## RECORD EXTRACTS
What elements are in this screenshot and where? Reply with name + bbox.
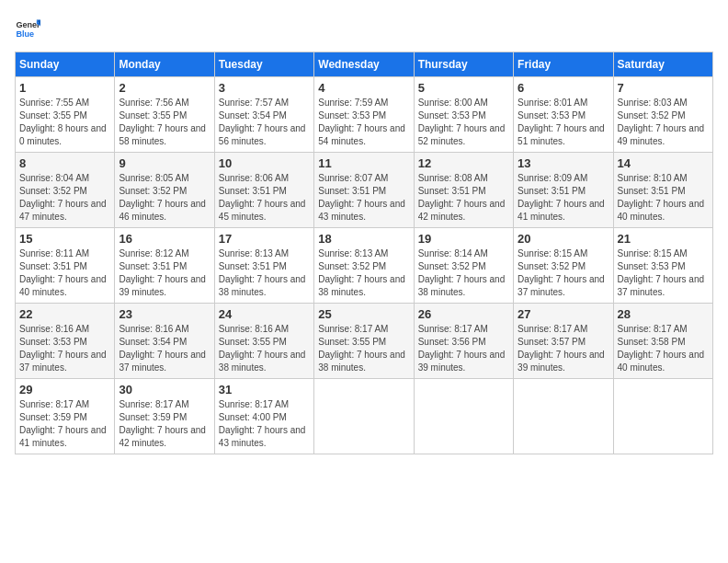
calendar-day-cell — [514, 379, 613, 454]
day-info: Sunrise: 8:16 AM Sunset: 3:55 PM Dayligh… — [219, 323, 310, 374]
calendar-day-cell: 30 Sunrise: 8:17 AM Sunset: 3:59 PM Dayl… — [115, 379, 214, 454]
day-info: Sunrise: 8:10 AM Sunset: 3:51 PM Dayligh… — [618, 172, 709, 224]
calendar-day-cell: 13 Sunrise: 8:09 AM Sunset: 3:51 PM Dayl… — [514, 153, 613, 228]
day-info: Sunrise: 8:05 AM Sunset: 3:52 PM Dayligh… — [119, 172, 210, 224]
day-number: 11 — [318, 156, 409, 170]
day-number: 26 — [418, 307, 509, 321]
calendar-day-cell: 31 Sunrise: 8:17 AM Sunset: 4:00 PM Dayl… — [214, 379, 313, 454]
day-number: 9 — [119, 156, 210, 170]
day-info: Sunrise: 8:13 AM Sunset: 3:52 PM Dayligh… — [318, 247, 409, 299]
day-number: 21 — [618, 232, 709, 246]
day-number: 8 — [19, 156, 110, 170]
weekday-header: Thursday — [414, 52, 513, 77]
calendar-day-cell: 28 Sunrise: 8:17 AM Sunset: 3:58 PM Dayl… — [613, 304, 712, 379]
calendar-day-cell: 24 Sunrise: 8:16 AM Sunset: 3:55 PM Dayl… — [214, 304, 313, 379]
day-info: Sunrise: 8:07 AM Sunset: 3:51 PM Dayligh… — [318, 172, 409, 224]
calendar-day-cell: 11 Sunrise: 8:07 AM Sunset: 3:51 PM Dayl… — [314, 153, 414, 228]
day-info: Sunrise: 7:56 AM Sunset: 3:55 PM Dayligh… — [119, 97, 210, 148]
day-info: Sunrise: 8:17 AM Sunset: 3:56 PM Dayligh… — [418, 323, 509, 374]
day-info: Sunrise: 8:16 AM Sunset: 3:53 PM Dayligh… — [19, 323, 110, 374]
calendar-day-cell: 9 Sunrise: 8:05 AM Sunset: 3:52 PM Dayli… — [115, 153, 214, 228]
day-number: 30 — [119, 383, 210, 396]
calendar-day-cell: 15 Sunrise: 8:11 AM Sunset: 3:51 PM Dayl… — [16, 228, 115, 304]
day-number: 14 — [618, 156, 709, 170]
day-number: 13 — [518, 156, 609, 170]
day-number: 20 — [518, 232, 609, 246]
day-number: 1 — [19, 81, 110, 95]
calendar-day-cell: 2 Sunrise: 7:56 AM Sunset: 3:55 PM Dayli… — [115, 77, 214, 153]
weekday-header: Sunday — [16, 52, 115, 77]
logo-icon: General Blue — [15, 15, 40, 40]
day-number: 23 — [119, 307, 210, 321]
day-number: 17 — [219, 232, 310, 246]
day-info: Sunrise: 8:06 AM Sunset: 3:51 PM Dayligh… — [219, 172, 310, 224]
day-number: 5 — [418, 81, 509, 95]
calendar-week-row: 29 Sunrise: 8:17 AM Sunset: 3:59 PM Dayl… — [16, 379, 713, 454]
weekday-header: Wednesday — [314, 52, 414, 77]
day-info: Sunrise: 7:55 AM Sunset: 3:55 PM Dayligh… — [19, 97, 110, 148]
day-info: Sunrise: 8:04 AM Sunset: 3:52 PM Dayligh… — [19, 172, 110, 224]
day-info: Sunrise: 8:01 AM Sunset: 3:53 PM Dayligh… — [518, 97, 609, 148]
weekday-header: Monday — [115, 52, 214, 77]
weekday-header: Friday — [514, 52, 613, 77]
day-info: Sunrise: 8:17 AM Sunset: 3:55 PM Dayligh… — [318, 323, 409, 374]
calendar-day-cell: 5 Sunrise: 8:00 AM Sunset: 3:53 PM Dayli… — [414, 77, 513, 153]
day-number: 24 — [219, 307, 310, 321]
day-number: 10 — [219, 156, 310, 170]
calendar-week-row: 8 Sunrise: 8:04 AM Sunset: 3:52 PM Dayli… — [16, 153, 713, 228]
day-info: Sunrise: 8:17 AM Sunset: 3:58 PM Dayligh… — [618, 323, 709, 374]
day-number: 4 — [318, 81, 409, 95]
day-number: 29 — [19, 383, 110, 396]
day-info: Sunrise: 8:09 AM Sunset: 3:51 PM Dayligh… — [518, 172, 609, 224]
calendar-day-cell: 16 Sunrise: 8:12 AM Sunset: 3:51 PM Dayl… — [115, 228, 214, 304]
calendar-day-cell: 10 Sunrise: 8:06 AM Sunset: 3:51 PM Dayl… — [214, 153, 313, 228]
calendar-day-cell: 25 Sunrise: 8:17 AM Sunset: 3:55 PM Dayl… — [314, 304, 414, 379]
day-info: Sunrise: 7:59 AM Sunset: 3:53 PM Dayligh… — [318, 97, 409, 148]
day-number: 7 — [618, 81, 709, 95]
day-number: 28 — [618, 307, 709, 321]
day-number: 27 — [518, 307, 609, 321]
day-info: Sunrise: 8:17 AM Sunset: 4:00 PM Dayligh… — [219, 398, 310, 450]
page-header: General Blue — [15, 15, 713, 40]
calendar-day-cell: 4 Sunrise: 7:59 AM Sunset: 3:53 PM Dayli… — [314, 77, 414, 153]
calendar-table: SundayMondayTuesdayWednesdayThursdayFrid… — [15, 52, 713, 454]
day-number: 3 — [219, 81, 310, 95]
day-info: Sunrise: 8:11 AM Sunset: 3:51 PM Dayligh… — [19, 247, 110, 299]
calendar-day-cell: 18 Sunrise: 8:13 AM Sunset: 3:52 PM Dayl… — [314, 228, 414, 304]
calendar-day-cell: 6 Sunrise: 8:01 AM Sunset: 3:53 PM Dayli… — [514, 77, 613, 153]
calendar-day-cell: 20 Sunrise: 8:15 AM Sunset: 3:52 PM Dayl… — [514, 228, 613, 304]
logo: General Blue — [15, 15, 40, 40]
calendar-day-cell: 21 Sunrise: 8:15 AM Sunset: 3:53 PM Dayl… — [613, 228, 712, 304]
calendar-day-cell: 12 Sunrise: 8:08 AM Sunset: 3:51 PM Dayl… — [414, 153, 513, 228]
calendar-day-cell: 29 Sunrise: 8:17 AM Sunset: 3:59 PM Dayl… — [16, 379, 115, 454]
day-info: Sunrise: 8:03 AM Sunset: 3:52 PM Dayligh… — [618, 97, 709, 148]
day-number: 31 — [219, 383, 310, 396]
day-number: 6 — [518, 81, 609, 95]
day-info: Sunrise: 8:12 AM Sunset: 3:51 PM Dayligh… — [119, 247, 210, 299]
day-number: 25 — [318, 307, 409, 321]
day-number: 16 — [119, 232, 210, 246]
calendar-day-cell: 26 Sunrise: 8:17 AM Sunset: 3:56 PM Dayl… — [414, 304, 513, 379]
day-info: Sunrise: 8:16 AM Sunset: 3:54 PM Dayligh… — [119, 323, 210, 374]
weekday-header: Tuesday — [214, 52, 313, 77]
day-info: Sunrise: 8:14 AM Sunset: 3:52 PM Dayligh… — [418, 247, 509, 299]
calendar-day-cell — [314, 379, 414, 454]
calendar-day-cell: 23 Sunrise: 8:16 AM Sunset: 3:54 PM Dayl… — [115, 304, 214, 379]
svg-text:Blue: Blue — [16, 29, 34, 39]
calendar-day-cell — [414, 379, 513, 454]
calendar-week-row: 22 Sunrise: 8:16 AM Sunset: 3:53 PM Dayl… — [16, 304, 713, 379]
calendar-week-row: 1 Sunrise: 7:55 AM Sunset: 3:55 PM Dayli… — [16, 77, 713, 153]
weekday-header: Saturday — [613, 52, 712, 77]
day-number: 19 — [418, 232, 509, 246]
day-info: Sunrise: 8:15 AM Sunset: 3:53 PM Dayligh… — [618, 247, 709, 299]
calendar-day-cell: 8 Sunrise: 8:04 AM Sunset: 3:52 PM Dayli… — [16, 153, 115, 228]
calendar-day-cell — [613, 379, 712, 454]
day-info: Sunrise: 8:15 AM Sunset: 3:52 PM Dayligh… — [518, 247, 609, 299]
day-info: Sunrise: 8:17 AM Sunset: 3:57 PM Dayligh… — [518, 323, 609, 374]
calendar-day-cell: 14 Sunrise: 8:10 AM Sunset: 3:51 PM Dayl… — [613, 153, 712, 228]
day-number: 2 — [119, 81, 210, 95]
day-info: Sunrise: 8:17 AM Sunset: 3:59 PM Dayligh… — [19, 398, 110, 450]
calendar-week-row: 15 Sunrise: 8:11 AM Sunset: 3:51 PM Dayl… — [16, 228, 713, 304]
calendar-day-cell: 1 Sunrise: 7:55 AM Sunset: 3:55 PM Dayli… — [16, 77, 115, 153]
day-number: 18 — [318, 232, 409, 246]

## ACTION ITEM
Search the listing for the string "weekday". Copy each line where it turns up.

## TASK RESPONSE
weekday-header: Thursday — [414, 52, 513, 77]
weekday-header: Sunday — [16, 52, 115, 77]
weekday-header: Wednesday — [314, 52, 414, 77]
weekday-header: Monday — [115, 52, 214, 77]
weekday-header: Friday — [514, 52, 613, 77]
weekday-header: Tuesday — [214, 52, 313, 77]
weekday-header: Saturday — [613, 52, 712, 77]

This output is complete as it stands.